## Description of the task
In the entries below, count every line containing "históricas". Reply with the number alone.

## Provided data
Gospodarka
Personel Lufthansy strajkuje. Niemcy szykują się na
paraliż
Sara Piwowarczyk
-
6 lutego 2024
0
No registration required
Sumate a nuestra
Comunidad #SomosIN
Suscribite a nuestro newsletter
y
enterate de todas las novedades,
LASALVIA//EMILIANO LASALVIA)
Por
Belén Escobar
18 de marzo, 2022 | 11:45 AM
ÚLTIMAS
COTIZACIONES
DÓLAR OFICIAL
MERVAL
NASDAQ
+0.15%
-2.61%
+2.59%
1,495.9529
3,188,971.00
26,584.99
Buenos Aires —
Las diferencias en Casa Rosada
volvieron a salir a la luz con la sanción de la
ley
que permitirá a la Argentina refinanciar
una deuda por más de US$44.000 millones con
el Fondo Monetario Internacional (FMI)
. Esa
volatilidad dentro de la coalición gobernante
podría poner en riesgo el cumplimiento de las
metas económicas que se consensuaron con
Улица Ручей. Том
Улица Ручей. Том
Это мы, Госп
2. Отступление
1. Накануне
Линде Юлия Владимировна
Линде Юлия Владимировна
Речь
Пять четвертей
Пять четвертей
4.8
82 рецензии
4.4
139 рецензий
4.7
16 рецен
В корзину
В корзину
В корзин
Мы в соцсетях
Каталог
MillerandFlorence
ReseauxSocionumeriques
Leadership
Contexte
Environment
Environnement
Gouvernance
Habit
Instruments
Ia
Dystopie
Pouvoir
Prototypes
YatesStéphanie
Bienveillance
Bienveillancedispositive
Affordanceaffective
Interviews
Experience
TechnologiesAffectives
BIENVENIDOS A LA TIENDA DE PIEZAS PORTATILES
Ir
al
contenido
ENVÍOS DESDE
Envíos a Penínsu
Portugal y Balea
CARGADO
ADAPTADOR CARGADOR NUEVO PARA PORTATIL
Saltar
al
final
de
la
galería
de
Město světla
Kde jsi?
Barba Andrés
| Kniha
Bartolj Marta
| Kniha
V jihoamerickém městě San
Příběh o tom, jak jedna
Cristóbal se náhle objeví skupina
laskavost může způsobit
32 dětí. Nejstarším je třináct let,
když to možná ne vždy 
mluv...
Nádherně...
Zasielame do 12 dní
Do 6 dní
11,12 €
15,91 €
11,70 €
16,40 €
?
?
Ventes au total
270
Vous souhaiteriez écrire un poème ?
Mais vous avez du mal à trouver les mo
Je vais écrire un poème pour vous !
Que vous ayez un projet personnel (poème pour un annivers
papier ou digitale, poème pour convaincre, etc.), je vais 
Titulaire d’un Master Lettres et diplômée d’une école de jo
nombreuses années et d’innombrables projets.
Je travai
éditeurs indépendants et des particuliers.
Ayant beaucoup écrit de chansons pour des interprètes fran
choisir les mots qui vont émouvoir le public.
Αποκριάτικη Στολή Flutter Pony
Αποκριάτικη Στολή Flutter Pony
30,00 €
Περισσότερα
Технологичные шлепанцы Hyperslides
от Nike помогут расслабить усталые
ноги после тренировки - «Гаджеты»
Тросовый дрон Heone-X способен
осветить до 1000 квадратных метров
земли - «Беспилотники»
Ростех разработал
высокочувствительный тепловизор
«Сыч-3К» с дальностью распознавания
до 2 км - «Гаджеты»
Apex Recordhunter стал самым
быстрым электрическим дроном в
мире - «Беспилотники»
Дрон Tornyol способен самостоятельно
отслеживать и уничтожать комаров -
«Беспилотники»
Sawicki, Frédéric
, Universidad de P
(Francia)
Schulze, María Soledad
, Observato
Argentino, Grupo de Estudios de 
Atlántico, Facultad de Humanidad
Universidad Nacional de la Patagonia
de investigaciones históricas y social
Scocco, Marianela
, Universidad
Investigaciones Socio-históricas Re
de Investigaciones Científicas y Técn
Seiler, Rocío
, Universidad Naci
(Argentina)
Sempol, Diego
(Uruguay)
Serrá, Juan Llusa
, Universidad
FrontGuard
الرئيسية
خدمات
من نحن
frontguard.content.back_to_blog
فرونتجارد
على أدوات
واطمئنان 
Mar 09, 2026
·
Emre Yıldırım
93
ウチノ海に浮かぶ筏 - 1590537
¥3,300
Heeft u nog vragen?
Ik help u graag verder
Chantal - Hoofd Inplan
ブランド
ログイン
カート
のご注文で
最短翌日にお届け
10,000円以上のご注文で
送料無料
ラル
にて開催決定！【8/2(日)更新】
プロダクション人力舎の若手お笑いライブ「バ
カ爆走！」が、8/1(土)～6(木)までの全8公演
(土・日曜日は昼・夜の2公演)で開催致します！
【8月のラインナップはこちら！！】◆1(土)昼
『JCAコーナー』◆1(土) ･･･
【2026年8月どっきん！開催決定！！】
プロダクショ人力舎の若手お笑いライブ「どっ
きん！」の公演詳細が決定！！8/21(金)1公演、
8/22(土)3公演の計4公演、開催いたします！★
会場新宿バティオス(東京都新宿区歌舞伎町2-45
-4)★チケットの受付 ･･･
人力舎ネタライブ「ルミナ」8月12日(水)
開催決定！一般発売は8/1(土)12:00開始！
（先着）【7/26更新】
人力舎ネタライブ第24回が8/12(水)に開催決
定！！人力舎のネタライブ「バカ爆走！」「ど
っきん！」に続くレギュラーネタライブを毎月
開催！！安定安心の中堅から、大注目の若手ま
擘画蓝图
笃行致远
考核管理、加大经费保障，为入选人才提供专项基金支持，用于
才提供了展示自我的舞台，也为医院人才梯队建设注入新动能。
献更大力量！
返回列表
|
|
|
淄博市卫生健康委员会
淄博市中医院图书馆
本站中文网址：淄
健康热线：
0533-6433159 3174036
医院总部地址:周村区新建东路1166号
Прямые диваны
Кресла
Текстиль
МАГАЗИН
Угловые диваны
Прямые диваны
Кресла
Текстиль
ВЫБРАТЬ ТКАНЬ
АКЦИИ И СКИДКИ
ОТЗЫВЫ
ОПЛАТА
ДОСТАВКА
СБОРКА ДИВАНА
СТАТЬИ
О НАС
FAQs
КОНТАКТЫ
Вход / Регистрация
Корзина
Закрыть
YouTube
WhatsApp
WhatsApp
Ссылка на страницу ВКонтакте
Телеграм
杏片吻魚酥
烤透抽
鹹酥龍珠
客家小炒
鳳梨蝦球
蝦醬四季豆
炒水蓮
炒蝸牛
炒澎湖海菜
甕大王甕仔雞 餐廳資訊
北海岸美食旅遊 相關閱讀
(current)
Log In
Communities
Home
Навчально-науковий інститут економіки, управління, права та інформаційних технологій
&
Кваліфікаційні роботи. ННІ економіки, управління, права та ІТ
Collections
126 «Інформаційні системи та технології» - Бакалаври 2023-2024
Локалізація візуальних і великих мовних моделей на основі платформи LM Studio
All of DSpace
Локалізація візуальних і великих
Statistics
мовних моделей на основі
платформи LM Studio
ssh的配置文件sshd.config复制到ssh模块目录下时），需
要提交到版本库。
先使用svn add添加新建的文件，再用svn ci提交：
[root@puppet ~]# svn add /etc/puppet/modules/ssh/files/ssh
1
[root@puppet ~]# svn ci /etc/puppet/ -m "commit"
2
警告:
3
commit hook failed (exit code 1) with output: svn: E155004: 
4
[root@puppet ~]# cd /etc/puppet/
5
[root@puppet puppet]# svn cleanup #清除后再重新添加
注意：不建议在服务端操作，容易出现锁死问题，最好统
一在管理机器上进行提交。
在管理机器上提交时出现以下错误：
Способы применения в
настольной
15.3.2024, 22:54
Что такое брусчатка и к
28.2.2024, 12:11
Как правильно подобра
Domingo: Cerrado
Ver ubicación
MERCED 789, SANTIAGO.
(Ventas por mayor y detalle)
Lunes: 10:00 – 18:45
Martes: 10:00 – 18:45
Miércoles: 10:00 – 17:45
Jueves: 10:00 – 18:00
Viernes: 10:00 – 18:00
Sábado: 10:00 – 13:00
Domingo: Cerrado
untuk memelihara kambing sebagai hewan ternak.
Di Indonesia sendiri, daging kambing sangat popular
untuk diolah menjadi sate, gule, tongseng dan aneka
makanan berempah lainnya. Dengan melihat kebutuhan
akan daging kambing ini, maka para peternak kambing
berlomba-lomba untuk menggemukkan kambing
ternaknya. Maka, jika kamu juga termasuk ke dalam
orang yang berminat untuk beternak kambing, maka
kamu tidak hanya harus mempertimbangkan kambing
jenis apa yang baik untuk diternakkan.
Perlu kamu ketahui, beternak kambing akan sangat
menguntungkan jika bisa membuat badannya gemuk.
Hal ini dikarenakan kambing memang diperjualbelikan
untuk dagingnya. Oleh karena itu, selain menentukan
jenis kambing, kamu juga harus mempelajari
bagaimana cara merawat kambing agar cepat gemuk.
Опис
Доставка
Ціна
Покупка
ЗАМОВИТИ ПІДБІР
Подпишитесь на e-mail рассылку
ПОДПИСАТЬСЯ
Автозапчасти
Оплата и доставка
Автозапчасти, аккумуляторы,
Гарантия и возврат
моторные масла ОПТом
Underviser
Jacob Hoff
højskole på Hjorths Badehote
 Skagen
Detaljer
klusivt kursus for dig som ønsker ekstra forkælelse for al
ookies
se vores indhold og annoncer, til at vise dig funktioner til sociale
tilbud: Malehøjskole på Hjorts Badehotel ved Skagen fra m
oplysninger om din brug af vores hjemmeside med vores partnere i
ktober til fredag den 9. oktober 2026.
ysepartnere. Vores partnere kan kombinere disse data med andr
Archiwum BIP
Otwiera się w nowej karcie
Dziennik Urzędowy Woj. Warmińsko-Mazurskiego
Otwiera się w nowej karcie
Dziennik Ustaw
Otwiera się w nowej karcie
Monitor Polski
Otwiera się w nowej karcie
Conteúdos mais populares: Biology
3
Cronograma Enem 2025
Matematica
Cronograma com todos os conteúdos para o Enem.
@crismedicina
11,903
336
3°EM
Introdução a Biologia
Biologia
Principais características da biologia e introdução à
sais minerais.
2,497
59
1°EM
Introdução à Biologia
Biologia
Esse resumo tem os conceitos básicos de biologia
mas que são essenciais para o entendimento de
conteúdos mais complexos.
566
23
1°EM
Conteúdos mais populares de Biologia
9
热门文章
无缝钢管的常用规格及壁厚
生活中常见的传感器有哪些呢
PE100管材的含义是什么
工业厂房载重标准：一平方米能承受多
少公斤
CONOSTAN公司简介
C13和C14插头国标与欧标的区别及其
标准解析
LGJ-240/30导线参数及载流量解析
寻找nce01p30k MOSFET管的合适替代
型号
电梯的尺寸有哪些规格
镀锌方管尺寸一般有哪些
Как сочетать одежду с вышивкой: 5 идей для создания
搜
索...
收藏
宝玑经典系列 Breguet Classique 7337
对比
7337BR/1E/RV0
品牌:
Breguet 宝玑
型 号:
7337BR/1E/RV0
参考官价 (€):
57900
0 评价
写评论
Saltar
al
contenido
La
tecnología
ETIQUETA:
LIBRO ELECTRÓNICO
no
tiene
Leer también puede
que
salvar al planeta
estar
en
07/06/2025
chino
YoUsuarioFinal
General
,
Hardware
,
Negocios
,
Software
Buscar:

## Written answer
2